Popular content are generally easy to fetch. Other is little more
difficult yes.


> 2. (150 votes) One GUI for all
> 
> Theoretically this is a demand for a new non-web GUI, but IMHO the important 
> aspects are integrating more functionality and improving the web UI 
> generally; people are quite happy in general with web applications, nobody 
> uses a real email client any more except geeks.
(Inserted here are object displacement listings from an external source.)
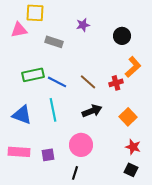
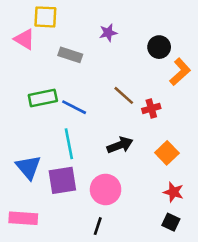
pink triangle: (19, 30) -> (25, 39), turned 42
orange L-shape: (133, 67) -> (180, 72), moved
brown line: (88, 82) -> (124, 95), moved
blue triangle: (22, 115) -> (28, 167), moved, turned 30
pink rectangle: (19, 152) -> (23, 218), moved
purple square: (48, 155) -> (62, 180), moved, size x1.6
hum, "real email client" is not only for geeks please (I am not a geek
damn :) ).

> 5. (73 votes) Implement reinsert on demand
> 
> This is about more reliable filesharing. Broadly, the concern here is that 
> inserted content does not remain fetchable for very long - if it is not 
> requested, typically 2 weeks or so. IMHO this is bad: clearly we will not be 
> able to cache everything, but given the average datastore size (big) and the 
> average bandwidth limit (small), content ought to last longer than that. We 
> need to be able to quantify this with regular automated tests, we need to 
> investigate to what degree it is caused by newbie nodes, churn etc, fix the 
> uptime estimate code to not only update on connect, implement Bloom filter 
> sharing (which should help significantly imho), and maybe investigate with 
> simulations. Much of the time the problem is that the top block has 
> disappeared; once found the rest of the data can be found relatively quickly. 
> So duplicating the top block is fairly important. Another weakness is that 
> the last segment in a splitfile may have much less redundancy than the rest; 
> this can be fixed by making the last 2 segments the same size. Also, we 
> should consider whether to further increase the level of redundancy, 
> especially in the store: the 3 nodes (on average) which stored (not cached) 
> the data may very well be offline when we fetch it, so unpopular content will 
> frequently not be fetchable. Persistent requests may help in the long term. 
> IMHO Freenet ought to be good at somewhat unpopular content.
> 
> To deal with the issue itself more specifically: infinity0's SoC will be to 
> implement a distributed file indexing/searching system. This might eventually 
> support insert on demand, however insert on demand has serious anonymity 
> issues. In 0.9 we will scramble the splitfile insertion keys in order to 
> prevent this vulnerability, however arguably this will exacerbate the 
> underlying problem, so we may want to reinsert under random keys and then 
> have some of the recipients insert under non-scrambled keys. Obviously, 
> metadata including the hash(es) of the file contents as well as its length 
> will help here; this will probably be a post 0.8 feature, realistically.

Perhaps can you searching about a new sort of key... Some key who are
not going into the datastore, or only for few days (4/5 perhaps). This
keys can go in cache...
This can permit perhaps to use insert on demand on random keys, then if
you reinsert many times the same files you don't use to much datastore
space.

Insert on demand is used for filesharing, but this consume a lot of disk
space in the datastore.
Perhaps should we find something who permit filesharing but don't use to
much datastore space (only caching the keys, not storing, or something
like this).

Insert on demand application should use the wot to be more interesting.